WESTFIELD, Indiana — There have been dozens of times since being selected with the No. 1 overall pick in the 2018 NFL Draft that quarterback Baker Mayfield has gotten Cleveland Browns fans to say, ‘he gets us.’
Whether it was talking smack to his former head coach who joined an AFC North Division rival weeks after being jettisoned by the Browns or chugging a beer at a recent Cleveland Indians game, Mayfield’s legend continues to grow in his NFL hometown.
“I think Baker, he has always been told no, and when people are always told no, they have a sense of ‘I am going to show you, yes,’” Browns coach Freddie Kitchens said. “I think that has been his calling card, and I love that about him.
“I love that about the Cleveland fans. They have always been told no. I want everyone to rally together, and we are going to build something here where people are not going to be able to tell us no. We control that. Nobody is an outside influence. No outside expectations can control it. We control what we do; it is not the expectations. As long as we do that, we will be fine.”
After taking over the first-team offense in the second quarter of a Week 3 win over the New York Jets last season, Mayfield completed 310 of his 486 attempts (63.8 percent) for 3,725 yards and 27 touchdowns against 14 interceptions.
Under the direction of new Browns coach Freddie Kitchens, the interim offensive coordinator for the second half of the 2018 season, Mayfield completed 180 of his 263 attempts (68.4 percent) for 2,254 yards and 19 touchdowns against eight interceptions.
Although Mayfield does not get official credit for the victory over the Jets because he came on in relief of an injured Tyrod Taylor, the first-year quarterback guided the Browns to seven wins and the greatest single-year turnaround in franchise history.
And Kitchens believes that Mayfield is only getting started.
“I think his internal relentless desire to compete will get him wherever he wants to go,” Kitchens said.
In recent comments, Mayfield said he was born to play in Cleveland, but even the 2017 Heisman Trophy winner was taken aback by the level of support for a franchise that had known nothing but losing since returning to the NFL in 1999.
Those words echoed the comments Mayfield had at the 2018 NFL Scouting Combine when he stated the opinion that he was the right man for the job of turning around a struggling franchise.
“It is just the City of Cleveland,” Mayfield said. “We are all in it together. That is what the city is about. Just having fun.
“That is something that until you actually get here, you don’t realize what the city brings to you with the energy and the passion. It is something special.”

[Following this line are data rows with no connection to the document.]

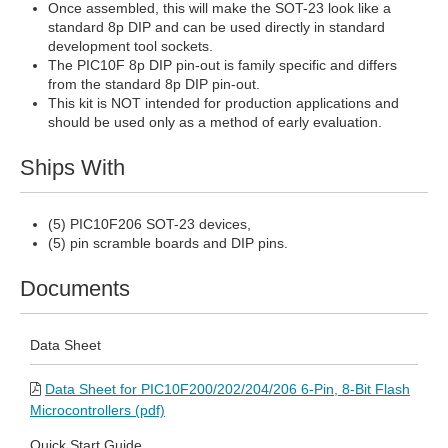
Once assembled, this will make the SOT-23 look like a
standard 8p DIP and can be used directly in standard
development tool sockets.
The PIC10F 8p DIP pin-out is family specific and differs
from the standard 8p DIP pin-out.
This kit is NOT intended for production applications and
should be used only as a method of early evaluation.
Ships With
(5) PIC10F206 SOT-23 devices,
(5) pin scramble boards and DIP pins.
Documents
Data Sheet
Data Sheet for PIC10F200/202/204/206 6-Pin, 8-Bit Flash
Microcontrollers (pdf)
Quick Start Guide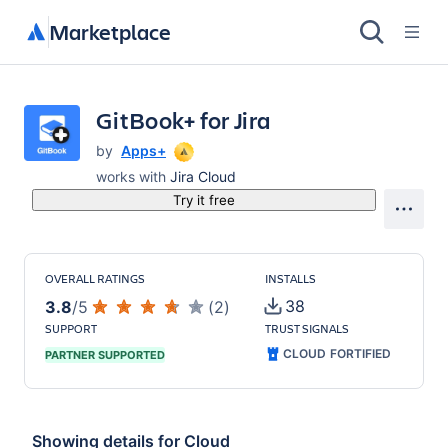
Marketplace
GitBook+ for Jira
by
Apps+
works with
Jira Cloud
Try it free
OVERALL RATINGS
INSTALLS
38
3.8
/
5
(
2
)
SUPPORT
TRUST SIGNALS
CLOUD FORTIFIED
PARTNER SUPPORTED
Showing details for
Cloud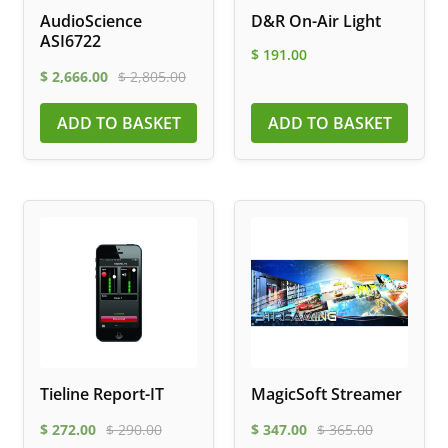
AudioScience
D&R On-Air Light
ASI6722
$
191.00
$
2,666.00
$
2,805.00
ADD TO BASKET
ADD TO BASKET
Tieline Report-IT
MagicSoft Streamer
$
272.00
$
290.00
$
347.00
$
365.00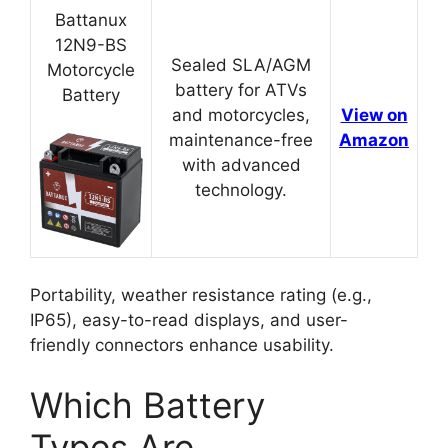
Battanux
12N9-BS
Sealed SLA/AGM
Motorcycle
battery for ATVs
Battery
and motorcycles,
View on
maintenance-free
Amazon
with advanced
technology.
Portability, weather resistance rating (e.g.,
IP65), easy-to-read displays, and user-
friendly connectors enhance usability.
Which Battery
Types Are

Having to walk on at two Big 12 schools and fight his way into the starting lineup at both the University of Oklahoma and Texas Tech, Mayfield has had to earn his success, and that is the type of blue-collar mentality embraced by Clevelanders.
“The 100 percent ‘you are all in, you are with us or against us’ attitude,” Mayfield said of what makes Cleveland fans special. “It is pretty similar to how I am and how I have been for a while. It is fun to be here.”